There are many things you can do to lower your risk of complications during surgery and to make your recovery easier.
- If you have any tooth or gum disease, go to your dentist and get it treated before your surgery. This helps prevent infection from the bacteria in your mouth.
- If it hurts to pee, tell your doctor. If you have a urinary tract infection, it should be treated before your surgery.
- Eat a healthy, balanced diet. This will give you the energy and nutrition you need to heal faster.
- Exercise. People who are fit do better after surgery.
- If you smoke, quit! Stopping smoking reduces the risk of complications from surgery.
- Try to lose extra weight if you are going to get joint replacement surgery. Less weight means less stress on the artificial hip or knee, so it will last longer.
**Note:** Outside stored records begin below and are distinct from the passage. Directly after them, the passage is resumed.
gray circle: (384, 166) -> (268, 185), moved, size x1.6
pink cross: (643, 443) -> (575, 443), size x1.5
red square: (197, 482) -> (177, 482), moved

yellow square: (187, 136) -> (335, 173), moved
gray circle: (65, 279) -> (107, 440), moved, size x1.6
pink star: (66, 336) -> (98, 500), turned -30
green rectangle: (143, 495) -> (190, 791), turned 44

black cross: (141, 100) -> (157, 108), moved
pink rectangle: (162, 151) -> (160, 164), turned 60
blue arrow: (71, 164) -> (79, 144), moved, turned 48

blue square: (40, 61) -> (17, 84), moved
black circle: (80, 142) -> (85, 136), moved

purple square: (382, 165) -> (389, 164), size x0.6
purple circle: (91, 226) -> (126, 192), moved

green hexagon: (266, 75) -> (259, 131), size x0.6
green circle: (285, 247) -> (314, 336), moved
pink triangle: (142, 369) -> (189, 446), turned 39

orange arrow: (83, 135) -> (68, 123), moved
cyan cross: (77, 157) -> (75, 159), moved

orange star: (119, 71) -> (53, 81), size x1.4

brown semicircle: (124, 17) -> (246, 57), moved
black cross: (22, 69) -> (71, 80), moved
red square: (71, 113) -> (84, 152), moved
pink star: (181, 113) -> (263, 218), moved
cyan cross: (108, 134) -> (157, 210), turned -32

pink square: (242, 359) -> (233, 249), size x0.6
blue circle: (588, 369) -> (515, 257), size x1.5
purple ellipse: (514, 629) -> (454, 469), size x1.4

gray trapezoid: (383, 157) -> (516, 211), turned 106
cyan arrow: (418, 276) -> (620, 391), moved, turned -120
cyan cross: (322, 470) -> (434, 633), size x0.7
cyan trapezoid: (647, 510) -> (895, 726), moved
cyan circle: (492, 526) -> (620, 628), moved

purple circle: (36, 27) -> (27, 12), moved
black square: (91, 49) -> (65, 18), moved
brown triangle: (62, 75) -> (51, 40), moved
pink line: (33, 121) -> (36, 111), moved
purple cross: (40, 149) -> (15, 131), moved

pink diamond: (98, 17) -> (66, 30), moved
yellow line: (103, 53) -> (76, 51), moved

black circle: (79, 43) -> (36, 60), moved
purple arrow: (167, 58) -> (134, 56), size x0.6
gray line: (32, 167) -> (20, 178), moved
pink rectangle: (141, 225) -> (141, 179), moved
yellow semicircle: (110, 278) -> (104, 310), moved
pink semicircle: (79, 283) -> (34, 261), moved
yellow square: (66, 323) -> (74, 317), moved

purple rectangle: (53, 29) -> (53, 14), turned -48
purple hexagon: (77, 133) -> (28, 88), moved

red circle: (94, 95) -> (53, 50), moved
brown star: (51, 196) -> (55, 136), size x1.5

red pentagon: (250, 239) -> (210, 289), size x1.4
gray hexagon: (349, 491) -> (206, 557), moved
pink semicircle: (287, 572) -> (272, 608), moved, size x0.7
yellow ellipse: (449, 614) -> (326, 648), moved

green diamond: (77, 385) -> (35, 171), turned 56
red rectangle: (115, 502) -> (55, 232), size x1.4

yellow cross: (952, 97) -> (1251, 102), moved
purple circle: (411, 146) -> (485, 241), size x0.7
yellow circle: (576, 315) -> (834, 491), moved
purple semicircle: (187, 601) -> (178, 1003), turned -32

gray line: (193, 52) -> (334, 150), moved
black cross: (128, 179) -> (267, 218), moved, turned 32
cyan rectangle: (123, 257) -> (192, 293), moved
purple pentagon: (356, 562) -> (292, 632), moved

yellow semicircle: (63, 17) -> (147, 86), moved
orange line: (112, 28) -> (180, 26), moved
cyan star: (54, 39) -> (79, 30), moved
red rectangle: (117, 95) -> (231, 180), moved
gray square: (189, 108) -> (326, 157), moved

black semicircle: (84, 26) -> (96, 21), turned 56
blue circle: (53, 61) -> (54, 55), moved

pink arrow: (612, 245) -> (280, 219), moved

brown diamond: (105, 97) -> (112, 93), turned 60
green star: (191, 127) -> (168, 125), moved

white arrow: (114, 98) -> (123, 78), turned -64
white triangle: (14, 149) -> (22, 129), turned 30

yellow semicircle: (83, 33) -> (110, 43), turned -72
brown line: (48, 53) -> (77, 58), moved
- Prepare your home. You’ll need someone to help you with cooking, cleaning, and shopping while you recover. To make falls less likely, tape down loose carpets or electrical cords.
The procedure can take as little as a couple of hours. Your doctor might put you to sleep. Or they might inject numbing medication so you won’t feel any pain. Some people go home on the same day as their joint replacement surgery. Others may spend a night or longer.
Your recovery may start on Day 1 when you get back on your feet. Learn your physical therapy plan and stick with it when you get home. Practice walking every day. Moving helps prevent blood clots. Keep your wound clean and watch for any sign of infection.
Within 3-6 weeks, you should be getting back to normal activity that’s not too hard. Around this time, you'll see your orthopedic surgeon again to check on how you are healing.
Joint replacement surgeries have been around for decades. But any surgery has risks. The most common complications include infections, blood clots, and nerve injury.